Metadata-Version: 2.4
Name: arrowshelf
Version: 2.0.0
Classifier: License :: OSI Approved :: MIT License
Classifier: Programming Language :: Python
Classifier: Programming Language :: Python :: 3
Classifier: Programming Language :: Rust
Classifier: Topic :: Software Development :: Libraries :: Python Modules
Classifier: Intended Audience :: Developers
Classifier: Intended Audience :: Science/Research
Classifier: Operating System :: OS Independent
Requires-Dist: pandas>=1.0
Requires-Dist: pyarrow>=10.0
License-File: LICENSE
Summary: A lightning-fast, zero-copy, cross-process data store for Python using Apache Arrow and shared memory.
Author-email: Yaniv Schwartz <Yaniv.schwartz1@gmail.com>
Requires-Python: >=3.8
Description-Content-Type: text/markdown; charset=UTF-8; variant=GFM
Project-URL: Homepage, https://github.com/LMLK-Seal/arrowshelf
Project-URL: Repository, https://github.com/LMLK-Seal/arrowshelf

# ArrowShelf

### 🛑 Stop Pickling. 🚀 Start Sharing.

[![PyPI version](https://badge.fury.io/py/arrowshelf.svg)](https://badge.fury.io/py/arrowshelf)
![Python Version](https://img.shields.io/pypi/pyversions/arrowshelf)
[![License: MIT](https://img.shields.io/badge/License-MIT-yellow.svg)](https://opensource.org/licenses/MIT)
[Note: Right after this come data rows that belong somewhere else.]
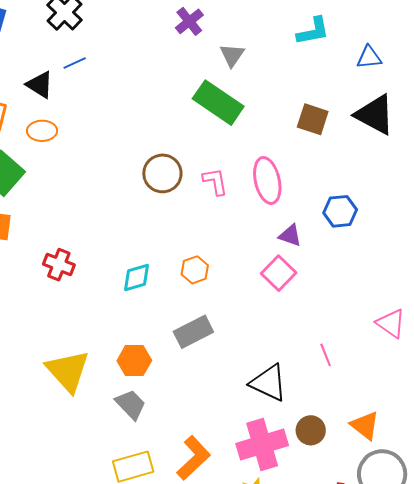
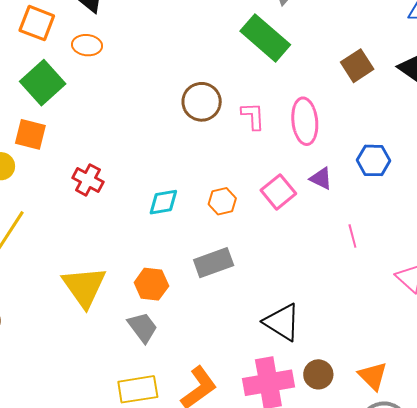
brown square: (313, 119) -> (357, 66), turned 32
pink square: (279, 273) -> (278, 192), moved
pink line: (326, 355) -> (352, 236), moved

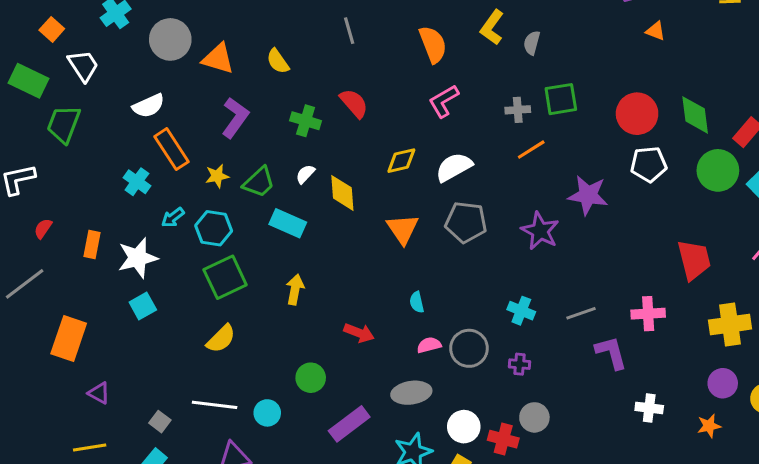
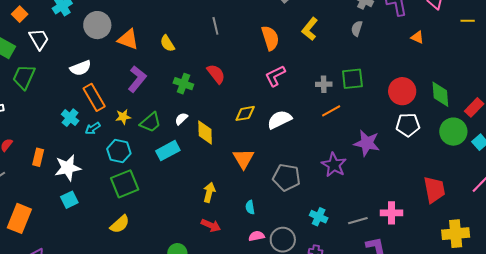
gray semicircle: (532, 43) -> (357, 28), moved
cyan arrow: (173, 217) -> (93, 128), moved
gray pentagon: (466, 222) -> (287, 177), moved
cyan rectangle: (288, 223) -> (168, 151), turned -55
yellow arrow: (295, 290) -> (209, 192), moved
pink cross: (648, 314) -> (392, 213), moved

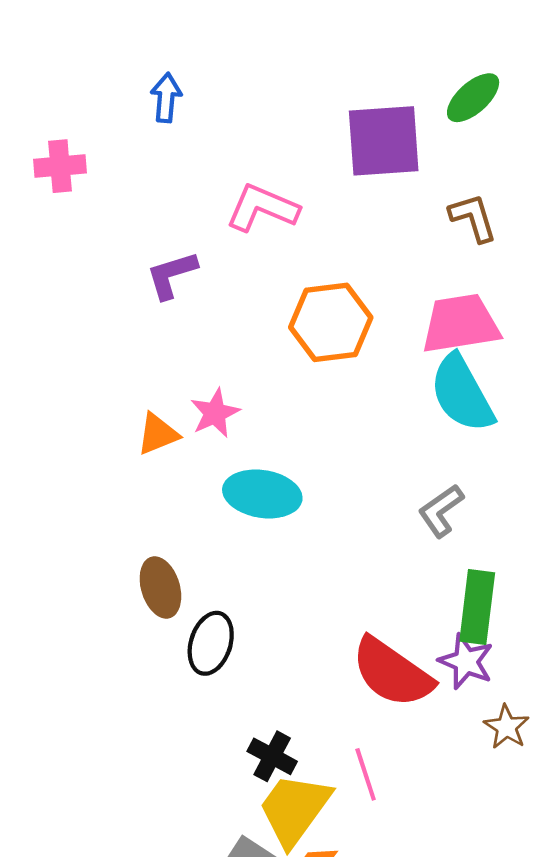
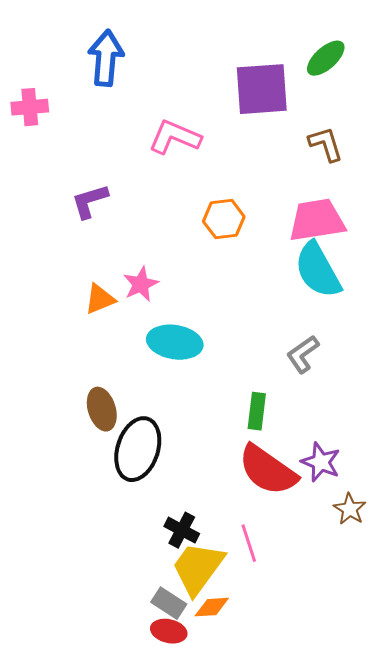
blue arrow: (166, 98) -> (106, 58), size x1.6
purple L-shape: (172, 275) -> (90, 201), moved
orange hexagon: (331, 322) -> (224, 219), size x0.7
green rectangle: (477, 607) -> (257, 411), moved, size x0.7
black ellipse: (211, 643) -> (138, 449), size x1.4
**ArrowShelf** is a high-performance, cross-process data store for Python, designed to eliminate the crippling overhead of serialization (`pickle`) in multiprocessing workflows. It allows multiple Python processes to access large Pandas DataFrames with minimal overhead, unlocking the full power of your multi-core CPU.

---

## The Problem: Python's Multiprocessing Bottleneck

When using Python's `multiprocessing` library, sharing large objects like Pandas DataFrames between processes is incredibly slow. Python must `pickle` the data, send the bytes over a pipe, and `unpickle` it in each child process. For gigabytes of data, this overhead can make your parallel code even slower than your single-threaded code, wasting your time and your computer's expensive hardware.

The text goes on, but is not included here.